According to Rush Parekh, one of the moderators of Team BHP, a 60,000-strong online discussion forum of automobile enthusiasts,  technologies tested or fine-tuned in Formula 1 and now present in regular cars would include VTec, a system to improve engine power. It was introduced by Honda and is now available in practically all sedans in the Rs 10 lakh bracket. Another is the use of carbon fibre. However, it is seen only in super-premium cars because it is super-expensive. “Audi first used direct-injection tech in racing (not F1), and this has made its way to road cars,” says Parekh. “Direct-injection, in which fuel and air are mixed inside the engine cylinder instead of outside, has singularly made cars more powerful and efficient. Engine oil and tyre companies do learn a lot on the track, then transfer this knowledge.” 

One of the reasons technologies take time to get transferred into road cars is the expense involved, which in turn is a result of the fundamental differences between racing and road cars. Formula 1, essentially, is a set of rules defined to build a car. The car would have very low ground clearance, sometimes as little as one inch, because the racing circuit would be flat with no uncertainties like Mumbai’s potholes. Victory is decided not on top speeds achieved but how fast you get around corners.
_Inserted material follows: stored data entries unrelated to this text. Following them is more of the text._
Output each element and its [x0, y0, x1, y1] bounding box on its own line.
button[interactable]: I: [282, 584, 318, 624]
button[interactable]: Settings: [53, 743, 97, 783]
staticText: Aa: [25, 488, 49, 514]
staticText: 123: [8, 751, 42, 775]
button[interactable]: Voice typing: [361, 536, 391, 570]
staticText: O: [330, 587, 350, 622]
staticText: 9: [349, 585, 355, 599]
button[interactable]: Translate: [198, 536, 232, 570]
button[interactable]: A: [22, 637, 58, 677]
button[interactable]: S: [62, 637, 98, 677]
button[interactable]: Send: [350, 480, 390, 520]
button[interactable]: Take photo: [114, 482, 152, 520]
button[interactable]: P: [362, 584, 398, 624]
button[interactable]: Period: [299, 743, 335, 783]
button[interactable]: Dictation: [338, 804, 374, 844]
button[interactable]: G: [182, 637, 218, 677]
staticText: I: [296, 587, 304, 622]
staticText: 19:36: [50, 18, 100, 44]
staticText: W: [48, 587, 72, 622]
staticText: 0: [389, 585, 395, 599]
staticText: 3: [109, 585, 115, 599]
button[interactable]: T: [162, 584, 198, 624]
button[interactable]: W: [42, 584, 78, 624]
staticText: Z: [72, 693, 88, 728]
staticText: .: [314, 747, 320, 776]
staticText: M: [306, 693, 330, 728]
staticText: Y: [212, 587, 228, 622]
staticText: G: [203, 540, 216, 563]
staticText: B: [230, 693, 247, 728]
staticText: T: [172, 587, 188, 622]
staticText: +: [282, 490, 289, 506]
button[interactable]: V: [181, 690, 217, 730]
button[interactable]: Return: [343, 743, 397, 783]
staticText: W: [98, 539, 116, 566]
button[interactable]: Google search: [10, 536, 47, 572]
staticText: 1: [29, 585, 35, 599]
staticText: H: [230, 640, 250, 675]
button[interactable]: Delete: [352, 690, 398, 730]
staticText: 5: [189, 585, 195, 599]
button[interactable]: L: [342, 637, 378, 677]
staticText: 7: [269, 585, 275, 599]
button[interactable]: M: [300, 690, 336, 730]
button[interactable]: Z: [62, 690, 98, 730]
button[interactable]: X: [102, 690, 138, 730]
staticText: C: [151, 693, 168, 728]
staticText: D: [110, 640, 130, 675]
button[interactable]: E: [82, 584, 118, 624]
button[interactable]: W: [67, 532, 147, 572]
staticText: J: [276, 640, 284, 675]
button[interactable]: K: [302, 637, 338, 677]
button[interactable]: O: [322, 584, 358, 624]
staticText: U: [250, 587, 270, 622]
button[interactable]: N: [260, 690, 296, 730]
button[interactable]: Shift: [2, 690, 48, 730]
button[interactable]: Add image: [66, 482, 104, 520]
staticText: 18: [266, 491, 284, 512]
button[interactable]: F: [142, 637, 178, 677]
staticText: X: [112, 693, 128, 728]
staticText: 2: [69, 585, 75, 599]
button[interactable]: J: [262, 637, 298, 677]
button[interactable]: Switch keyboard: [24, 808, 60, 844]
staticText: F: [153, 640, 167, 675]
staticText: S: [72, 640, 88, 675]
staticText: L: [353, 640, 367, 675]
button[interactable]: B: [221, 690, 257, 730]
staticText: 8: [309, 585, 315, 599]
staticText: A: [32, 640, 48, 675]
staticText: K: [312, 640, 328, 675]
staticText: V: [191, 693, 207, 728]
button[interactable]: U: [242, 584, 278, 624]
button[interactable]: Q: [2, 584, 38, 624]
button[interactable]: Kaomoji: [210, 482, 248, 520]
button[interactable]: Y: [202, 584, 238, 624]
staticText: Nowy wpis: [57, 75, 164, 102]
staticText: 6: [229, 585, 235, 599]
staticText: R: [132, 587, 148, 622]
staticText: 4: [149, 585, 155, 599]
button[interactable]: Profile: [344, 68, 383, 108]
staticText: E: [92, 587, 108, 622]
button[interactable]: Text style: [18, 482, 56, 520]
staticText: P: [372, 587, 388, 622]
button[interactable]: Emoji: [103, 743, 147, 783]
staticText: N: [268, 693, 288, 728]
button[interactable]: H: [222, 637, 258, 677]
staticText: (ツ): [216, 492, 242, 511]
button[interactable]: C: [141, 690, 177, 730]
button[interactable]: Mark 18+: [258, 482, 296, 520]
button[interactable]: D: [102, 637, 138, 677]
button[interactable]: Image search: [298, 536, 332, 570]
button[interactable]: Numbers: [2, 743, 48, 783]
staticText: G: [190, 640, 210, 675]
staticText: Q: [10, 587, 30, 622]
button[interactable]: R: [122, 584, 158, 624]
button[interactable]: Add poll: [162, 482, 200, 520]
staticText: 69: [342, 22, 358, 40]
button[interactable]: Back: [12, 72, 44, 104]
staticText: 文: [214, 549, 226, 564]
Which means braking as late as possible and accelerating as soon as possible. “The better your car can brake, the later you will apply your brakes, so for longer periods you can have high speeds, and go into the corner,” elaborates Rishabh. 

The closest you will come to driving a road car with unadulterated F1 technology is by getting behind the wheel of a supercar, a kind which has just become available in India. You would probably have seen the Michael Schumacher advertisement in which he runs a car upside down in a tunnel. That’s the Mercedes SLS, launched in India last week  at a price of Rs 2-2.5 crore. 

All the major F1 teams collaborate with their road car divisions to create supercars. Sportswriter and F1 addict Chetan Narula, who’s not missed a race in 10 years, says, “If you take an F1 car and make it into a two-seater road car, you get a supercar. It has the traction, the brakes, the aerodynamics of an F1 car. In cars like the McLaren MP4, even the rear-view mirrors is so aerodynamically designed that it is not going to have any drag problem while going at high speeds.”

The next major F1 technology that is expected to be a standard feature on roads in the future, is not even in play right now. The Kinetic Energy Recovery System (KERS) was introduced last season. It stores the energy lost during braking to produce a power boost. Says Rishabh, “This wasn’t popular last year, because it needs a generator and battery, which makes the car very heavy. Next year, they will use it again because technology has reduced the weight of the generator.” When KERS eventually makes its way into road cars, the energy stored will not necessarily be used for power boosts but for driving smoothly.

There are aspects which F1 cars borrow from road cars, like in the small matter of being environment friendly. Last year, Bridgestone introduced a green tyre. The carbon emissions during manufacture were reduced. The tyre could also be recycled. Also, Narula says, “Last year, teams could make pit stops to refuel. This year they have to carry the fuel for the whole race. So the teams have been concentrating on mileage.” 

More fuel increases the weight of the car, affecting speed. Says Chandhok, “Improving fuel efficiency without losing engine performance is one of the most important tasks for engineers this year. If we can have an engine that consumes 10 kg of fuel less over a race distance, that will be a gain of three-tenths of a second per lap.” This is the area where road cars are ahead of the F1 curve. Says Rush Parekh, “Hybrid tech is already more advanced than the powerplants we see on today’s F1 cars. And there is serious development going on in the automotive industry, with relevance to alternative fuel technologies.”